地域の木を使うことによって地域の森を育てる。
わが国の国土のおよそ67%が森林です。そして北から南までその地域には、豊かな森が存在しています。
しかし、用材自給率は20%に届いていません。すぐれた木材が有りながら利用されていないのが現状です。
以前は、木を伐採するとそこに植樹して山を保全してきました。しかし現在では60年、100年という長いスパンで、しかも世代をまたいで手入れをし育てることは困難な状態にあり、木を伐採したまま植樹することなく放置されている山が増えています。
山が荒廃し、森がなくなると私たちは生きていけません。わたしたち生き物は森など自然に寄生して生きていくことしかできないからです。
山には計画を持って植林し、育て、次の世代に受け継いでいくことが私たちの役割でもあります。
100年育った木は、伐採してからは200年以上持つと物の本で読んだ記憶があります。古い民家などを見るとそれがよくわかります。
地域で育った木を家作りに使うことは、その地域の森を育てることにもなるのです。
柱や梁(はり)は、現わしにして使う。
今の住宅は、ほとんど柱や梁を新建材で天井や壁の中に隠してしまっています。そのため柱などは壁の中の湿度と温度上昇によりしだいに腐朽し、木の寿命を短くしています。
木は呼吸をしています。木を現わしにして使うことによって、壁土と共に湿度を調節してくれるのです。
できるだけ柱や梁は、壁や天井の中に密閉させるのではなく、現わしにして使うようにしましょう。それにより家の寿命が伸びるとともに、住む人の健康にとってもよいと思います。
葉枯らし、天然乾燥材を使おう。
現在、建築に使う、木材には人工乾燥材と、天然乾燥材があります。
人工乾燥材は、木材をある一定時間乾燥機に入れ、蒸気などで乾燥させる方法です。特に100度以上の高温乾燥では、乾燥後木材の断面を観察すると、表面には割れがないのに、内部に放射状に割れ(内部割れ)が見られる場合があります。柱などの加工で、ほぞなどの部分に、その割れがあると構造上の欠陥となります。

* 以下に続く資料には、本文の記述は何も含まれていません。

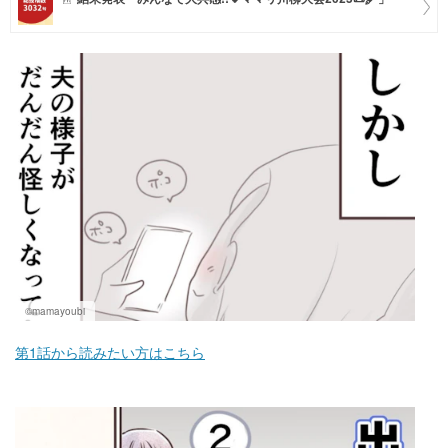
マネー
トレンド・イベント
©mamayoubi
第1話から読みたい方はこちら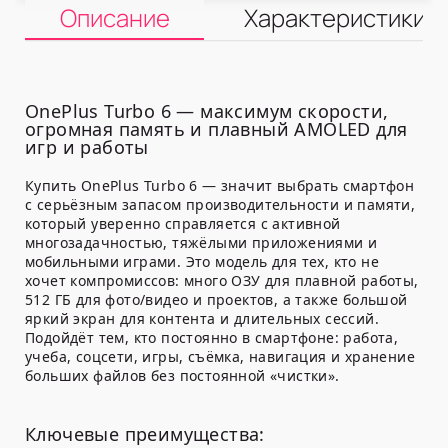
Описание
Характеристики
OnePlus Turbo 6 — максимум скорости,
огромная память и плавный AMOLED для
игр и работы
Купить OnePlus Turbo 6 — значит выбрать смартфон
с серьёзным запасом производительности и памяти,
который уверенно справляется с активной
многозадачностью, тяжёлыми приложениями и
мобильными играми. Это модель для тех, кто не
хочет компромиссов: много ОЗУ для плавной работы,
512 ГБ для фото/видео и проектов, а также большой
яркий экран для контента и длительных сессий.
Подойдёт тем, кто постоянно в смартфоне: работа,
учеба, соцсети, игры, съёмка, навигация и хранение
больших файлов без постоянной «чистки».
Ключевые преимущества: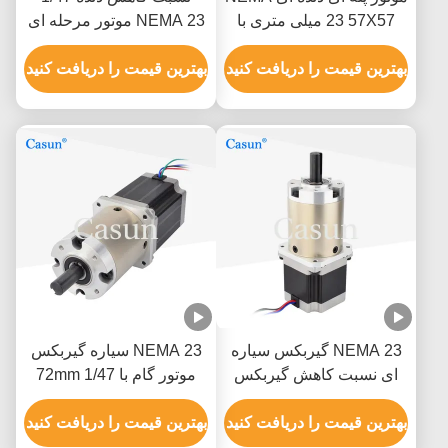
23 57X57 میلی متری با
NEMA 23 موتور مرحله ای
گیربکس سیاره ای
57 × 57 × 54mm با CE
بهترین قیمت را دریافت کنید
ISO
بهترین قیمت را دریافت کنید
NEMA 23 گیربکس سیاره
NEMA 23 سیاره گیربکس
ای نسبت کاهش گیربکس
موتور گام با 72mm 1/47
موتور مرحله ای 47/1 برای
گیربکس برای اتوماسیون
دستگاه پزشکی ماشین
بهترین قیمت را دریافت کنید
لوازم خانگی لوازم پزشکی
بهترین قیمت را دریافت کنید
CNC بازوی رباتیک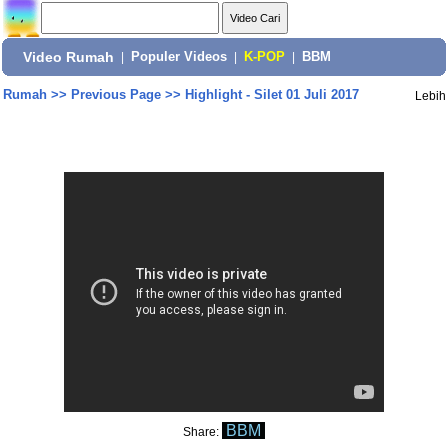
Video Rumah
|
Populer Videos
|
K-POP
|
BBM
Rumah
>>
Previous Page
>>
Highlight - Silet 01 Juli 2017
Lebih
BBM
Share: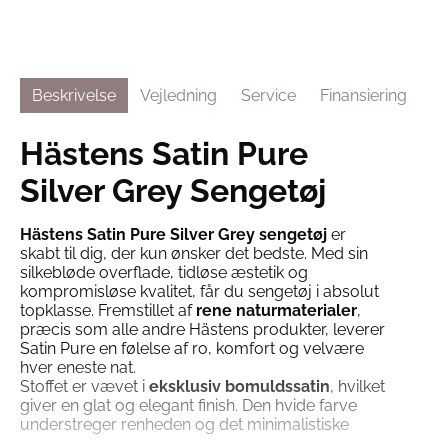
Beskrivelse
Vejledning
Service
Finansiering
Hästens Satin Pure
Silver Grey Sengetøj
Hästens Satin Pure Silver Grey sengetøj
er
skabt til dig, der kun ønsker det bedste. Med sin
silkebløde overflade, tidløse æstetik og
kompromisløse kvalitet, får du sengetøj i absolut
topklasse. Fremstillet af
rene naturmaterialer
,
præcis som alle andre Hästens produkter, leverer
Satin Pure en følelse af ro, komfort og velvære
hver eneste nat.
Stoffet er vævet i
eksklusiv bomuldssatin
, hvilket
giver en glat og elegant finish. Den hvide farve
understreger renheden og det minimalistiske
udtryk – perfekt til det stilbevidste soveværelse.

また乾燥温度により木材の組織が変化して、木材の色が焼けたように黄色っぽくなります。大工がノミで穴を彫るなど加工するとわかりますが、木材には本来木材の持つねばりが全くありません。
天然乾燥材は、伐採し、枝を付けたまま約3ヵ月位寝かせておきます。幹に残っている水分等を葉が吸収しますが、いずれ葉は枯れてきます(葉枯らし)。その後製材し、含水率が25%位になるまで、1年以上保管します。特に天然乾燥の杉材は木材本来の赤身と白太がピンク掛かった美しい色を残します。
本来木材は自然からのめぐみです。機械などで人工的に処理するのは無理が生じます。
木材は、天然乾燥材を使うことを強くおすすめします。
土壁と使う。
木は土壁と共に呼吸をします、湿度の高い日には水分を吸収してくれます。
竹を縦横に編んでわら縄でしっかり固定して分厚く塗った土壁は防湿効果と共に冬はとてもあたたかです。
産業廃棄物としてごみにもなりません。当然のことですがそのまま土に帰るのです。
左官仕上げの伝統的なしっくい壁、土壁のよさをみなさんに実感してほしいと思います。
左官仕上げの壁を見ると、職人の鏝(こて)むらの中にその手仕事の味わいを感じ取ることができます。
雑 記。
先日、80年程経った古い民家を解体した際に、土壁を解体後、壁に使われていた小舞竹が置いてありました。驚いたことに竹は一部青い色が残っていて(右の写真)、わら縄も縄の形状がしっかり残っています。今回と同じような小舞竹を見たのは2度目です。とても80年経過したとは思えないほど間竹のねばり強さもそのままで、感動的でした。